= Given records =
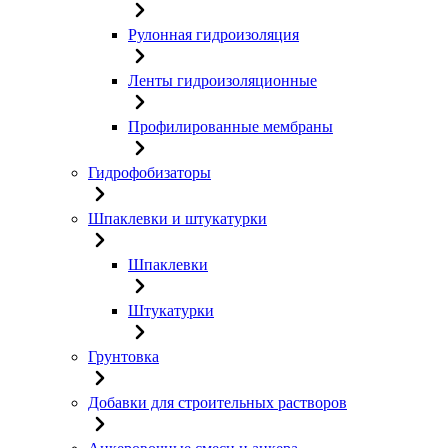
Рулонная гидроизоляция
Ленты гидроизоляционные
Профилированные мембраны
Гидрофобизаторы
Шпаклевки и штукатурки
Шпаклевки
Штукатурки
Грунтовка
Добавки для строительных растворов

= Exercise directions =
Give back exactly the lines from the one containing "Ленты гидроизоляционные" through the end of the listing above, with both ends included and nothing added.

= Reply to the exercise =
Ленты гидроизоляционные
Профилированные мембраны
Гидрофобизаторы
Шпаклевки и штукатурки
Шпаклевки
Штукатурки
Грунтовка
Добавки для строительных растворов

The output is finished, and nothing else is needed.